How much should I invest in stocks?

How much should we hold in liquidity?

These similar questions arise from different sources. One personal the other corporate.

The key ingredient is attitude to risk.

For an individual who can’t tolerate losses stocks aren’t the thing. For those who want some diversity in their investment the question is one of how much can you lose on a series of bad days? As a rule of thumb 50% is probably a reasonable place to start. How would you feel?

As for liquidity that’s something that banks “model”. And under scenarios 8%-15% of liabilities may suffice.

But there is a difference between personal and corporate risk.

At a personal level, it’s unlikely you are leveraged. If 20% of your wealth is in stocks you won’t be wiped out (but you may be leaving money on the table by being cautious).

However in a really ugly scenario banks take more risk than both their capital and liquidity allows. In truth to cover such eventuality would be prohibitively expensive. That’s why they don’t do it.

The saving grace (for banks) must therefore be action. When things get rough, unlike the personal investor, banks can’t afford to sit back and wait. If they call it wrong and things go from bad to worse they are done.

That’s why scenarios are so important. It’s not about predicting what will happen (things don’t happen as planned, ask any economist) it’s about deciding when and how to act to ensure you say in business.
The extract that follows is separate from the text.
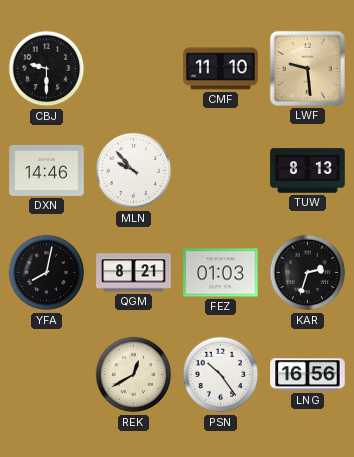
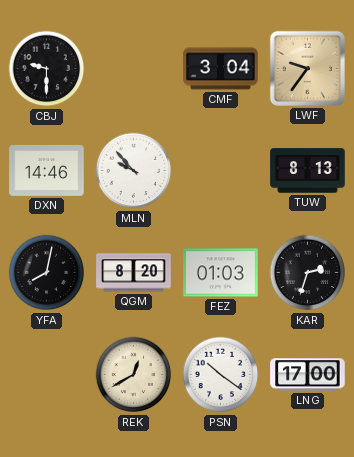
CMF: 11:10 -> 3:04
LWF: 9:29 -> 9:36
QGM: 8:21 -> 8:20
PSN: 10:24 -> 10:21
LNG: 16:56 -> 17:00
The key point. Stress testing doesn’t tell you how much you can lose. It allows you to develop action that deals with adverse consequences thereby staving off failure.

Ironically in the real world behaviour plays a big role. Personal investors respond to big market falls by selling at the bottom and banks often sit on thumping losses hoping it will all come right in the end.

Is this because collective board responsibility reduces the perception of individual risk whereas the average investor is scared witless?